O todas estas cosas a la vez.
Pero, de vez en cuando, aunque sea sólo una vez de cada mil intentos, te acercas a la chica y… a ella le haces gracia.
(Salgamos de una vez de esta brillante analogía…)
Una vez de cada mil intentos, una película, una serie, es arte.

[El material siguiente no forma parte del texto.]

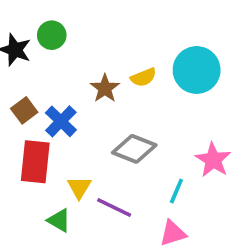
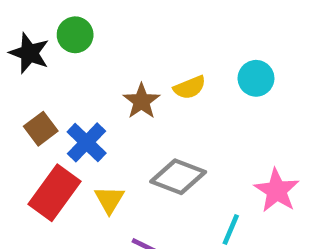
cyan circle: (197, 70) -> (256, 78), size x0.6
red rectangle: (35, 162) -> (54, 193), turned 30
yellow triangle: (79, 187) -> (109, 200), moved

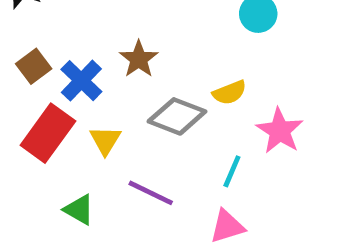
yellow semicircle: (190, 87) -> (230, 93), moved
brown star: (141, 101) -> (139, 59), moved

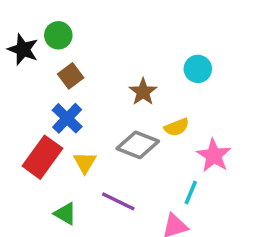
brown star: (139, 59) -> (143, 92), moved
brown square: (34, 66) -> (71, 76), moved
cyan line: (232, 171) -> (191, 193), moved

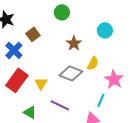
green circle: (58, 35) -> (62, 12), moved
blue cross: (67, 118) -> (14, 50), moved
yellow semicircle: (177, 127) -> (93, 63), turned -40

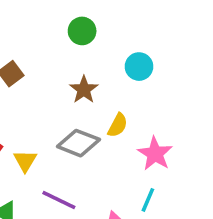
green circle: (62, 12) -> (82, 31), moved
cyan line: (101, 100) -> (148, 200), moved

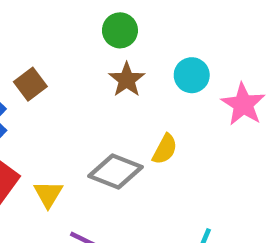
brown star: (84, 90) -> (127, 80), moved
pink star: (155, 154) -> (243, 104), moved

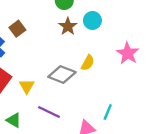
cyan circle: (192, 75) -> (92, 20), moved
pink star: (243, 104) -> (128, 53), moved

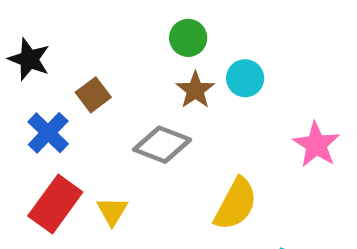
yellow semicircle: (88, 63) -> (236, 204), moved, size x1.6
gray diamond: (62, 74) -> (162, 145), moved

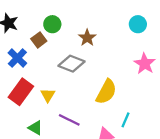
green circle: (188, 38) -> (52, 24), moved
cyan circle: (245, 78) -> (138, 24), moved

Una vez cada mil intentos sale… “Twin Peaks” (primera temporada), “El Padrino” (1 y 2), “Ladrón de Bicicletas” o “Plácido”.
Algo que está por encima del entretenimiento.
Algo que por lo menos, está a la altura de un
tiburón en formol.
Sí, qué carajo, voy a ponerlo con mayúsculas. (Desafiando a mis ronchas).
Esas películas, esas series, y muchas otras, son Arte.
Y, desde luego, no lo son por casualidad.
A veces pienso que tal vez las series y las películas no son mejores porque… sus autores, simplemente, no pensaron que podían serlo.
No las imaginaron mejores.
Es decir, creo que a veces… falta ambición.
Tal vez conviene subir nuestras pretensiones al cielo. Intentar escribir algo grande.
Y, después, cuando fracasemos, intentar escribir algo aún mayor.
Y entonces, evidentemente, volveremos a fracasar.
Pero, puestos a fracasar, ¿no es preferible hacerlo como Ícaro?
¿O, al menos, como un buen triceratops?